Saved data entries
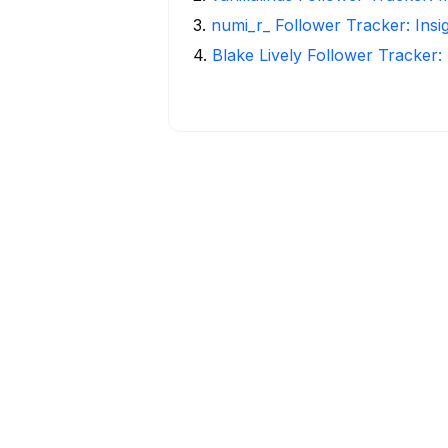
3
.
numi_r_ Follower Tracker: Insi
4
.
Blake Lively Follower Tracker:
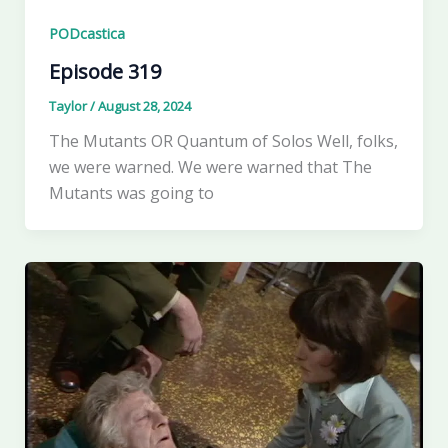
PODcastica
Episode 319
Taylor
/
August 28, 2024
The Mutants OR Quantum of Solos Well, folks,
we were warned. We were warned that The
Mutants was going to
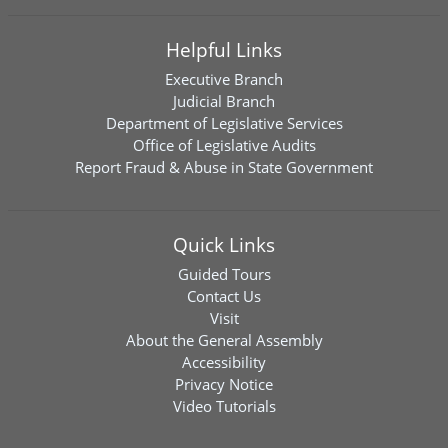
Helpful Links
Executive Branch
Judicial Branch
Department of Legislative Services
Office of Legislative Audits
Report Fraud & Abuse in State Government
Quick Links
Guided Tours
Contact Us
Visit
About the General Assembly
Accessibility
Privacy Notice
Video Tutorials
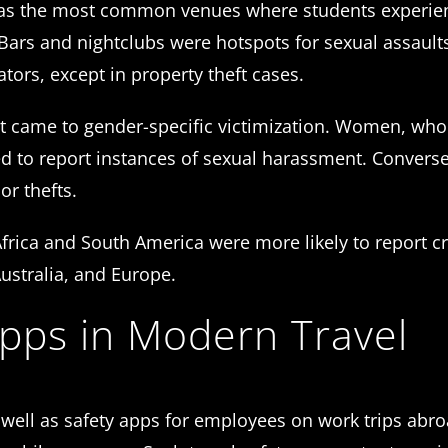
s as the most common venues where students experi
 Bars and nightclubs were hotspots for sexual assault
ators, except in property theft cases.
 it came to gender-specific victimization. Women, w
d to report instances of sexual harassment. Convers
or thefts.
Africa and South America were more likely to report c
Australia, and Europe.
Apps in Modern Travel
as well as safety apps for employees on work trips abr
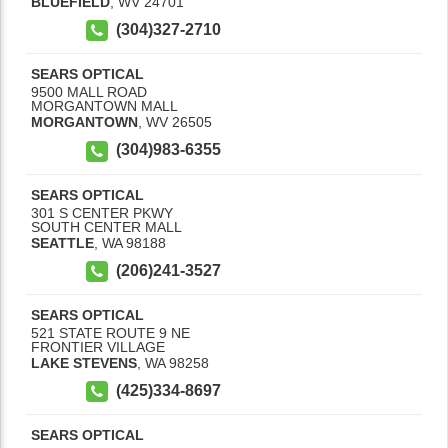
BLUEFIELD
,
WV
24701
(304)327-2710
SEARS OPTICAL
9500 MALL ROAD
MORGANTOWN MALL
MORGANTOWN
,
WV
26505
(304)983-6355
SEARS OPTICAL
301 S CENTER PKWY
SOUTH CENTER MALL
SEATTLE
,
WA
98188
(206)241-3527
SEARS OPTICAL
521 STATE ROUTE 9 NE
FRONTIER VILLAGE
LAKE STEVENS
,
WA
98258
(425)334-8697
SEARS OPTICAL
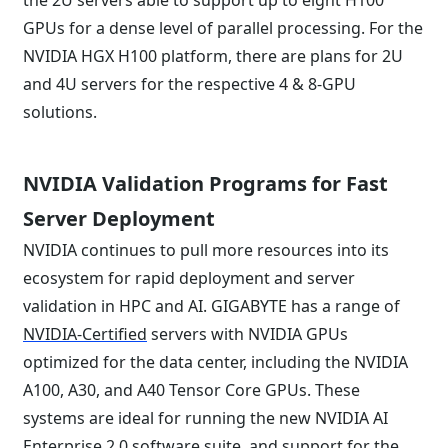
the 2U servers able to support up to eight H100
GPUs for a dense level of parallel processing. For the
NVIDIA HGX H100 platform, there are plans for 2U
and 4U servers for the respective 4 & 8-GPU
solutions.
NVIDIA Validation Programs for Fast
Server Deployment
NVIDIA continues to pull more resources into its
ecosystem for rapid deployment and server
validation in HPC and AI. GIGABYTE has a range of
NVIDIA-Certified
servers with NVIDIA GPUs
optimized for the data center, including the NVIDIA
A100, A30, and A40 Tensor Core GPUs. These
systems are ideal for running the new NVIDIA AI
Enterprise 2.0 software suite, and support for the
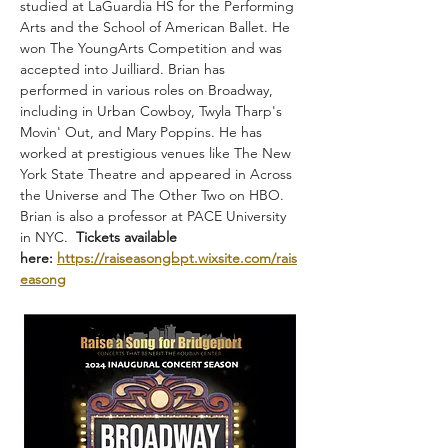
studied at LaGuardia HS for the Performing 
Arts and the School of American Ballet. He 
won The YoungArts Competition and was 
accepted into Juilliard. Brian has 
performed in various roles on Broadway, 
including in Urban Cowboy, Twyla Tharp's 
Movin' Out, and Mary Poppins. He has 
worked at prestigious venues like The New 
York State Theatre and appeared in Across 
the Universe and The Other Two on HBO. 
Brian is also a professor at PACE University 
in NYC.  
Tickets available 
here:
https://raiseasongbpt.wixsite.com/rais
easong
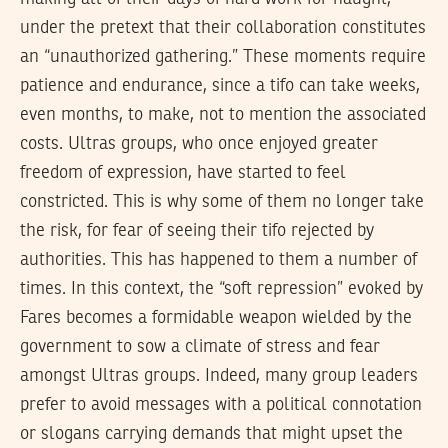
under the pretext that their collaboration constitutes
an “unauthorized gathering.” These moments require
patience and endurance, since a tifo can take weeks,
even months, to make, not to mention the associated
costs. Ultras groups, who once enjoyed greater
freedom of expression, have started to feel
constricted. This is why some of them no longer take
the risk, for fear of seeing their tifo rejected by
authorities. This has happened to them a number of
times. In this context, the “soft repression” evoked by
Fares becomes a formidable weapon wielded by the
government to sow a climate of stress and fear
amongst Ultras groups. Indeed, many group leaders
prefer to avoid messages with a political connotation
or slogans carrying demands that might upset the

# [ACTION ITEM]
Would you give the data above again word for word, minus the pictures?

# [EXERCISE SOLUTION]
3
.
numi_r_ Follower Tracker: Insi
4
.
Blake Lively Follower Tracker:
PODcastica
Episode 319
Taylor
/
August 28, 2024
The Mutants OR Quantum of Solos Well, folks,
we were warned. We were warned that The
Mutants was going to
Helpful Links
Executive Branch
Judicial Branch
Department of Legislative Services
Office of Legislative Audits
Report Fraud & Abuse in State Government
Quick Links
Guided Tours
Contact Us
Visit
About the General Assembly
Accessibility
Privacy Notice
Video Tutorials
s as the most common venues where students experi
 Bars and nightclubs were hotspots for sexual assault
ators, except in property theft cases.
 it came to gender-specific victimization. Women, w
d to report instances of sexual harassment. Convers
or thefts.
Africa and South America were more likely to report c
Australia, and Europe.
Apps in Modern Travel
as well as safety apps for employees on work trips abr
BLUEFIELD
,
WV
24701
(304)327-2710
SEARS OPTICAL
9500 MALL ROAD
MORGANTOWN MALL
MORGANTOWN
,
WV
26505
(304)983-6355
SEARS OPTICAL
301 S CENTER PKWY
SOUTH CENTER MALL
SEATTLE
,
WA
98188
(206)241-3527
SEARS OPTICAL
521 STATE ROUTE 9 NE
FRONTIER VILLAGE
LAKE STEVENS
,
WA
98258
(425)334-8697
SEARS OPTICAL
the 2U servers able to support up to eight H100
GPUs for a dense level of parallel processing. For the
NVIDIA HGX H100 platform, there are plans for 2U
and 4U servers for the respective 4 & 8-GPU
solutions.
NVIDIA Validation Programs for Fast
Server Deployment
NVIDIA continues to pull more resources into its
ecosystem for rapid deployment and server
validation in HPC and AI. GIGABYTE has a range of
NVIDIA-Certified
servers with NVIDIA GPUs
optimized for the data center, including the NVIDIA
A100, A30, and A40 Tensor Core GPUs. These
systems are ideal for running the new NVIDIA AI
Enterprise 2.0 software suite, and support for the
studied at LaGuardia HS for the Performing 
Arts and the School of American Ballet. He 
won The YoungArts Competition and was 
accepted into Juilliard. Brian has 
performed in various roles on Broadway, 
including in Urban Cowboy, Twyla Tharp's 
Movin' Out, and Mary Poppins. He has 
worked at prestigious venues like The New 
York State Theatre and appeared in Across 
the Universe and The Other Two on HBO. 
Brian is also a professor at PACE University 
in NYC.  
Tickets available 
here:
https://raiseasongbpt.wixsite.com/rais
easong
under the pretext that their collaboration constitutes
an “unauthorized gathering.” These moments require
patience and endurance, since a tifo can take weeks,
even months, to make, not to mention the associated
costs. Ultras groups, who once enjoyed greater
freedom of expression, have started to feel
constricted. This is why some of them no longer take
the risk, for fear of seeing their tifo rejected by
authorities. This has happened to them a number of
times. In this context, the “soft repression” evoked by
Fares becomes a formidable weapon wielded by the
government to sow a climate of stress and fear
amongst Ultras groups. Indeed, many group leaders
prefer to avoid messages with a political connotation
or slogans carrying demands that might upset the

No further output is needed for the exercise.